The policy is expected to invigorate local refineries, reduce dependency on imports, and ultimately secure Nigeria’s energy future.
Yet, for many critics, the tariff reeks of economic elitism.
The Dangote Refinery, notably exempt from this tax, stands to reap disproportionate benefits, fueling fears of a monopoly that could stifle competition and inflate prices further.
This imbalance raises questions about whether ordinary Nigerians will pay more while powerful industrial players consolidate wealth.
Energy Policy or Political Favoritism?
Observers are quick to highlight the glaring exemption granted to the Dangote Refinery, Africa’s largest privately-owned refinery.
This special treatment contradicts the policy’s stated goal of fair competition and self-reliance.
Instead, it appears to favor corporate heavyweights aligned with political interests.

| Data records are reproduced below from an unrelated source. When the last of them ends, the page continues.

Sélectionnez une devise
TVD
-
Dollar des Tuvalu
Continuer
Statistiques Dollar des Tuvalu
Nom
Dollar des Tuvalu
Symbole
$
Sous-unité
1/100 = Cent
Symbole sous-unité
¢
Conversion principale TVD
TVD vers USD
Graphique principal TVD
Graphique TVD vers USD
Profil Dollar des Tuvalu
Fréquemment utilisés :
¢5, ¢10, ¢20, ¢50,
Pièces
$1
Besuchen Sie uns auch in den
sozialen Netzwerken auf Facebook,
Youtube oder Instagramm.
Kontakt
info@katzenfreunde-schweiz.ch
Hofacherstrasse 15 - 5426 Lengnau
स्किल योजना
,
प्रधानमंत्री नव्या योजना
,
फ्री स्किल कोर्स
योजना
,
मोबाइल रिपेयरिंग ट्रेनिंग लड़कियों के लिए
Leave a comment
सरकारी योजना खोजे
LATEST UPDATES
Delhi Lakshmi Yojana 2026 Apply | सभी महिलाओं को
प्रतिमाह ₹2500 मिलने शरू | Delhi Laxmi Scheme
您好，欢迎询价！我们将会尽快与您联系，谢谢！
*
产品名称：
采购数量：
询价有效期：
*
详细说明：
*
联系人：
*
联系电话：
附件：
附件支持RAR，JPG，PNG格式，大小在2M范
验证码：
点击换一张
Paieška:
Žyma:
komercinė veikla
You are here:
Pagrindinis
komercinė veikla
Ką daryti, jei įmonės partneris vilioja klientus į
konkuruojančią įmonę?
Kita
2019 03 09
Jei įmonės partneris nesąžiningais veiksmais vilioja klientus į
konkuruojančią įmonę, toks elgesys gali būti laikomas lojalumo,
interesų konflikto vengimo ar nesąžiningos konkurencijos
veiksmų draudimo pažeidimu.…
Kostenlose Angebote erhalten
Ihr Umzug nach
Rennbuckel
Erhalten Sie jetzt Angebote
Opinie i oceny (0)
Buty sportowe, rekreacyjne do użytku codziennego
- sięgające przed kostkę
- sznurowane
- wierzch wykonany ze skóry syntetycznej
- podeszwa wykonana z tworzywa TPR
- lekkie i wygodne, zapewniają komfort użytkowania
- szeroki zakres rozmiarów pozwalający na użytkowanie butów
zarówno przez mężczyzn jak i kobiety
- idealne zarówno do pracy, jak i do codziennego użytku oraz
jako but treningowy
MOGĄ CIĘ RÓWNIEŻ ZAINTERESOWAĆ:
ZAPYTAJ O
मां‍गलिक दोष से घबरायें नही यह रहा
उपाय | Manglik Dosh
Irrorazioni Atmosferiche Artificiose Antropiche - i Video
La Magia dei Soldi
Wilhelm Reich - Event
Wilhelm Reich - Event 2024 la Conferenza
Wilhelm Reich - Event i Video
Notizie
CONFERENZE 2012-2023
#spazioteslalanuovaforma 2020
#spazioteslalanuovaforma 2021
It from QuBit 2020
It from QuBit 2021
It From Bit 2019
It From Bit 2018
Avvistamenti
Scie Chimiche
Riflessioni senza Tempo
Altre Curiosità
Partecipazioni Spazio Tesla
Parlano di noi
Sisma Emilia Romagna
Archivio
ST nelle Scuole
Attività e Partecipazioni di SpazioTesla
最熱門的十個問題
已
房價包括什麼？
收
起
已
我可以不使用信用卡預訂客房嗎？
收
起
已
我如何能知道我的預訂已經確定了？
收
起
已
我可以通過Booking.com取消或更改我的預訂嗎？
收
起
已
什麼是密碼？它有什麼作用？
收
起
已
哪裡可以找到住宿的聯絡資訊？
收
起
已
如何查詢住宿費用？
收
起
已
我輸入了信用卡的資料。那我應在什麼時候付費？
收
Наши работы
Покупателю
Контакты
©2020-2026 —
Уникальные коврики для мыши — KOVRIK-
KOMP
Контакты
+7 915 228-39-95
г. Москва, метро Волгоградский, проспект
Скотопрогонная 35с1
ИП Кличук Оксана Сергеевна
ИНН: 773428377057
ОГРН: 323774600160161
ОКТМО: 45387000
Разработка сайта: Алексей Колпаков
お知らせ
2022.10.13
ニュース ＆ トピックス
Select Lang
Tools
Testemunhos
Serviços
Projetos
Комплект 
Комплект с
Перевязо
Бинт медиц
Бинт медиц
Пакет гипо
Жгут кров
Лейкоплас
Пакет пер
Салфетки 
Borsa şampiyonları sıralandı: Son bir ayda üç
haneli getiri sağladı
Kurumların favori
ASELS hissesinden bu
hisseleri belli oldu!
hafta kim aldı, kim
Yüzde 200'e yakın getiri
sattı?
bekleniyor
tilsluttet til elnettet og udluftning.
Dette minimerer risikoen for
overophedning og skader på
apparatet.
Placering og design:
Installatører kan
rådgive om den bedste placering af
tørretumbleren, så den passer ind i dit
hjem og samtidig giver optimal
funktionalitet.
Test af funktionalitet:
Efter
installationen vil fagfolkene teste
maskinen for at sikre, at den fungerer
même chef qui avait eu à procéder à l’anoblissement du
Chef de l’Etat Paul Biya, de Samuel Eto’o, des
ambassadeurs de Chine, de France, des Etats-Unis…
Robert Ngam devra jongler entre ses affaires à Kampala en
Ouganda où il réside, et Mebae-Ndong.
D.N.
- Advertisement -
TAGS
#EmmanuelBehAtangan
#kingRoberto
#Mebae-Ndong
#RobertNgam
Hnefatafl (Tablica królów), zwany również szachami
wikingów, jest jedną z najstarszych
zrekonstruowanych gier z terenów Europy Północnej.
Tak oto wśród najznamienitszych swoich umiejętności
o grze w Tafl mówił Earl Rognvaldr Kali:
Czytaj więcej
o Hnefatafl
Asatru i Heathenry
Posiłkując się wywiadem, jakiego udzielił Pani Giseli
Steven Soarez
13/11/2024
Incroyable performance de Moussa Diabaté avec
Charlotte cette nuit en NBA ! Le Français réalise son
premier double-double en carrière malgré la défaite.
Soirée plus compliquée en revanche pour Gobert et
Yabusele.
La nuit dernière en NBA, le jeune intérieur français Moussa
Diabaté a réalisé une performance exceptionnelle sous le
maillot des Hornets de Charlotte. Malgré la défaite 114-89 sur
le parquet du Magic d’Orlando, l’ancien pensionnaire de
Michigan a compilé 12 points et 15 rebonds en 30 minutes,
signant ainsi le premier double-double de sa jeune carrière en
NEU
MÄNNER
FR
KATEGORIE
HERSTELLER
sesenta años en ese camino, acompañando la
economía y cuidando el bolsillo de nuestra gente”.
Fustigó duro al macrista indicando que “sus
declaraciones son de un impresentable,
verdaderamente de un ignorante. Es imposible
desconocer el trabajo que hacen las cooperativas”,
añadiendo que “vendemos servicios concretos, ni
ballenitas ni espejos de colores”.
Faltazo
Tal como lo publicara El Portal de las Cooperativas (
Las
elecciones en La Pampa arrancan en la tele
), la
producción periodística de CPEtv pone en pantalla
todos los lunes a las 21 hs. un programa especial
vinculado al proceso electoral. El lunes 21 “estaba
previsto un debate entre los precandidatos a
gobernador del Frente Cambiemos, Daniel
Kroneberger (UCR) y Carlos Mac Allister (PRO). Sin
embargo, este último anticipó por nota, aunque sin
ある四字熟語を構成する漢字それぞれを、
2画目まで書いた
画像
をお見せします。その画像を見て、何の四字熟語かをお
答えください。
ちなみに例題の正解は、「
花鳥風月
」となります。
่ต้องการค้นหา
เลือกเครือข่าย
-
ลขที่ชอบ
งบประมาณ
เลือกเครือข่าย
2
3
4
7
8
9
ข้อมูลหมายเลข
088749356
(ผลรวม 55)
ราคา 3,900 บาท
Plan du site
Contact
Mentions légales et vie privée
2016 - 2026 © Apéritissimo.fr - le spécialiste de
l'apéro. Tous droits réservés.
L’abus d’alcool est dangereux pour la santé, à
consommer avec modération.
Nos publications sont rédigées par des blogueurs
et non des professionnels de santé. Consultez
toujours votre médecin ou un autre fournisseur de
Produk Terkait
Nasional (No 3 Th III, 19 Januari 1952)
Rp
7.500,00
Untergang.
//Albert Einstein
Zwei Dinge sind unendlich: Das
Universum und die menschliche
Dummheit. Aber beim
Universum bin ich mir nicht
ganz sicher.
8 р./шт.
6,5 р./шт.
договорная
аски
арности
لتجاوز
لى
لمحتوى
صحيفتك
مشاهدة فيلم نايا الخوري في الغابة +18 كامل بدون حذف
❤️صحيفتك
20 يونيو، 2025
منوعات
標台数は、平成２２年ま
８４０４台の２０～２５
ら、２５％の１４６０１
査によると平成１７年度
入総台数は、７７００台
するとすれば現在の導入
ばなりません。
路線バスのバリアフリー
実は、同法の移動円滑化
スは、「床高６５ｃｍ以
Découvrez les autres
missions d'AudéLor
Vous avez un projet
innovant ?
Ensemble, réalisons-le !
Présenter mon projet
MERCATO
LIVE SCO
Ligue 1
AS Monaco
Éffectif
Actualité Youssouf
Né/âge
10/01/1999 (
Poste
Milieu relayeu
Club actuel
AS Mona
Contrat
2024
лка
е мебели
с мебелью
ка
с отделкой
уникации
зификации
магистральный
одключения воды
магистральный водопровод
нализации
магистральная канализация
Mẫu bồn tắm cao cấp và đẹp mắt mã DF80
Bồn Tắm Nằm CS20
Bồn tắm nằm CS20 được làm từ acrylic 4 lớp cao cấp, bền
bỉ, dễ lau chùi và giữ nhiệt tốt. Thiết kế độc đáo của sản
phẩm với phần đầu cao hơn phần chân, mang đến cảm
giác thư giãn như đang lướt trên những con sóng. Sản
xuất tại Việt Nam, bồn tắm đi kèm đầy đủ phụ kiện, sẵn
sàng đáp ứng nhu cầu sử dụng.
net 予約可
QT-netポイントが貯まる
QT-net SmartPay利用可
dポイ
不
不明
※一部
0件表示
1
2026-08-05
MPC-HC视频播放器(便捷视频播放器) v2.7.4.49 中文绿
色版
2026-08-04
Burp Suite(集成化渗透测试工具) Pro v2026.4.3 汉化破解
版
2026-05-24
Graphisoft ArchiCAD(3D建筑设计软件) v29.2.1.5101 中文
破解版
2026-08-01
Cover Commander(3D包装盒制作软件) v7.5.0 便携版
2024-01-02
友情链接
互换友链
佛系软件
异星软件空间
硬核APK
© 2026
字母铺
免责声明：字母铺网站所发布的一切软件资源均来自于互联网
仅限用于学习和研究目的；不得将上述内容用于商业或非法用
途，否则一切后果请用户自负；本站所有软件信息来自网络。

Local markets have already responded with anxiety.
Wholesalers and distributors warn that increased costs will trickle down, sparking inflationary pressures not only on fuel but on transportation, goods, and services nationwide.
The Stakes for Nigeria’s Economy
However, experts warn that abrupt policy shifts without corresponding infrastructure improvements risk exacerbating fuel scarcity and black market activities.
President Tinubu finds himself walking a tightrope between fostering local industry and managing public backlash.
Citizens demand transparent communication and immediate measures to cushion the impact on vulnerable populations.
Voices from the Streets: Outrage and Uncertainty
Meet Nkechi, a Lagos commuter: “Fuel is already expensive. Now, how are we supposed to afford daily transport?
This is a slap to the working class.” Her frustration echoes across cities as many fear this is just the beginning of hard economic days.
Meanwhile, refinery workers cautiously welcome the duty, hoping for increased job security and investment.
Yet, they also question if the government has concrete plans beyond imposing tariffs to sustain long-term growth.
What Next for Nigeria’s Fuel Market?
Will this policy cement energy independence, or will it backfire, deepening inequality and price woes?
Nigeria’s fuel story is now a flashpoint for broader debates about governance, economic justice, and national priorities. T
he unfolding drama demands vigilance from policymakers and citizens alike.